Dallas County Announces Another DNA Exoneration

A 47-year-old who has been behind bars for more than two decades is set to become the latest wrongfully convicted inmate cleared through DNA testing in Dallas County, the nation's leading county in DNA exonerations, Dallas County District Attorney Craig Watkins said Tuesday.

A hearing is set Wednesday for post-conviction DNA test results for Jerry Lee Evans to be entered in court. Watkins said that earlier this month DNA results proved Evans' innocence of the 1986 aggravated sexual assault.

Evans has spent nearly 23 years in prison. He was sentenced to life in prison in 1987 after being convicted of aggravated sexual assault with a deadly weapon. The victim, who picked him out of a photo lineup, was attacked the year before.

She had been walking with a friend in the entertainment district near downtown Dallas when a man forced his way into their car. The friend was forced at knifepoint to drive to a secluded area where the attacker sexually assaulted the victim. The attacker also stole money and jewelry from both women and the keys to the car before fleeing into the woods, Watkins said.

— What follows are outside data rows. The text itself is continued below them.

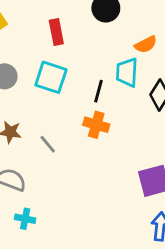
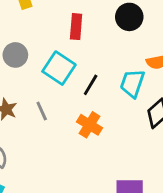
black line: (99, 91) -> (91, 85), moved
gray line: (48, 144) -> (42, 111), moved

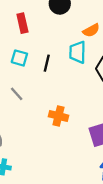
cyan square: (59, 68) -> (19, 58), size x0.7
orange cross: (90, 125) -> (58, 116), moved

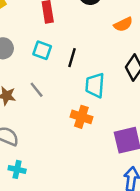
cyan trapezoid: (78, 52) -> (95, 85), moved

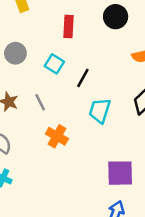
orange cross: (81, 117) -> (57, 136), moved

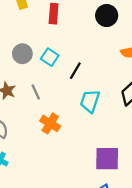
red rectangle: (69, 27) -> (54, 14), moved
gray circle: (15, 53) -> (22, 54), moved

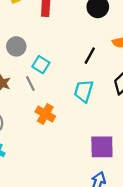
cyan square: (50, 57) -> (41, 65), moved
black line: (75, 71) -> (90, 56), moved

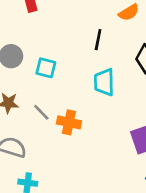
gray line: (30, 84) -> (41, 112), moved

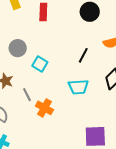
cyan trapezoid: (104, 82) -> (78, 87), turned -110

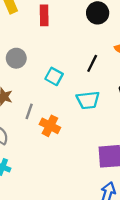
cyan square: (40, 64) -> (54, 76), moved
gray line: (27, 95) -> (29, 111), turned 48

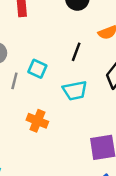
gray line: (29, 111) -> (14, 81), moved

The Innocence Project, which works on DNA exoneration cases, said that Dallas County has led the nation in DNA exonerations since 2000. A spokesman for the New York-based group said 18 people have been exonerated in Dallas County so far and a judge has recommended that the conviction of two more be vacated. Evans' case would be the 21st.

In one of the cases, however, the DA's office believes the exonerated man is guilty of a related crime and will retry him.

After a district court judge in Texas recommends a conviction be vacated, that goes before the Court of Criminal Appeals as a writ, said spokesman Eric Ferrero. He said that the governor can also issue a pardon.